Morso del cane: il proprietario è responsabile?


Cosa potrebbe succedere al proprietario di un cane se un passante, magari un bambino, dovesse accarezzarlo e l’animale, per tutta risposta, lo mordesse all’improvviso e in modo imprevedibile? Quali responsabilità avrà il padrone se dimostra di aver adottato tutte le cautele necessarie ad evitare l’aggressione, tenendo magari il cane al guinzaglio e controllandolo a vista? Se il morso dovesse essere la reazione a un comportamento errato dell’estraneo – che magari ha toccato il quadrupede sul muso o gli ha passato la mano contropelo – di chi sarà la colpa? Basterebbe dimostrare che, in passato, l’animale è sempre stato docile e non ha mai fatto del male a nessuno?

A tutte queste domande ha risposto di recente la Cassazione [1 Cass. sent. n. 31874/19 del 18.07.2019.]. La Corte ha spiegato come si interpreta l’articolo del Codice civile dedicato appunto al danno causato da animali. Ma procediamo con ordine e cerchiamo di vedere se, in caso di morso del cane, il proprietario è responsabile.

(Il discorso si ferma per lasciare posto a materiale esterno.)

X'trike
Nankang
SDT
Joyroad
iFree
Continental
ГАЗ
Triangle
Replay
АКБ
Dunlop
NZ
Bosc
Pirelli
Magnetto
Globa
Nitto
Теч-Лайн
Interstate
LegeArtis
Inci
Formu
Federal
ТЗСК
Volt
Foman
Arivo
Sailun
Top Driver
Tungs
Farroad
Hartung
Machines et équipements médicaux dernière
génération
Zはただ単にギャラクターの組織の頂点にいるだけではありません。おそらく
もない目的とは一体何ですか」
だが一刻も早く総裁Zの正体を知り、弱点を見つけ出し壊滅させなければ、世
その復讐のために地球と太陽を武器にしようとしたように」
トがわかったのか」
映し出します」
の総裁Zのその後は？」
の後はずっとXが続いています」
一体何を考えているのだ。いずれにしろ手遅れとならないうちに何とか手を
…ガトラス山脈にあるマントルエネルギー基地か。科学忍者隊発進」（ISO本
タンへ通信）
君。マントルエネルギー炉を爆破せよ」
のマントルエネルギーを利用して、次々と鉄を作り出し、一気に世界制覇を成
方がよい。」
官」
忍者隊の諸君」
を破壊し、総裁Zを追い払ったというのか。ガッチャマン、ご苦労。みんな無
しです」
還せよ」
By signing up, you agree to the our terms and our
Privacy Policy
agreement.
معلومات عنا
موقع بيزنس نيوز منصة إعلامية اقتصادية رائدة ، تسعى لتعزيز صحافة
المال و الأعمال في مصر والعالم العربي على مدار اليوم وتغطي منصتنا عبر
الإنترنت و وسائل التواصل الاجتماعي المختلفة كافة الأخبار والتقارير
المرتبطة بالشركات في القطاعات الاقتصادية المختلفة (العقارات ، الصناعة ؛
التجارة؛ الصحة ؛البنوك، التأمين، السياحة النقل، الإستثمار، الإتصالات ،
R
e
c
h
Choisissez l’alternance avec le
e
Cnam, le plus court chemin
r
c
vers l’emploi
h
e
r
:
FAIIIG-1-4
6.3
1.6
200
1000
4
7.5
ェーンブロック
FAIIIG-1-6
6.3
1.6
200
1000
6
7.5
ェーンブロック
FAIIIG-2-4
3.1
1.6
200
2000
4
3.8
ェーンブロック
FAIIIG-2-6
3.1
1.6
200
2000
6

Responsabilità del padrone del cane

Il proprietario di un animale o chi lo ha in custodia per suo conto è responsabile di tutti i danni prodotti da quest’ultimo. La stessa responsabilità vale anche nel caso in cui l’animale si sia smarrito o sia scappato. L’unico modo per evitare di risarcire la vittima è dimostrare che il danno si è verificato per un «caso fortuito» ossia per una circostanza imprevedibile e inevitabile (da provare caso per caso).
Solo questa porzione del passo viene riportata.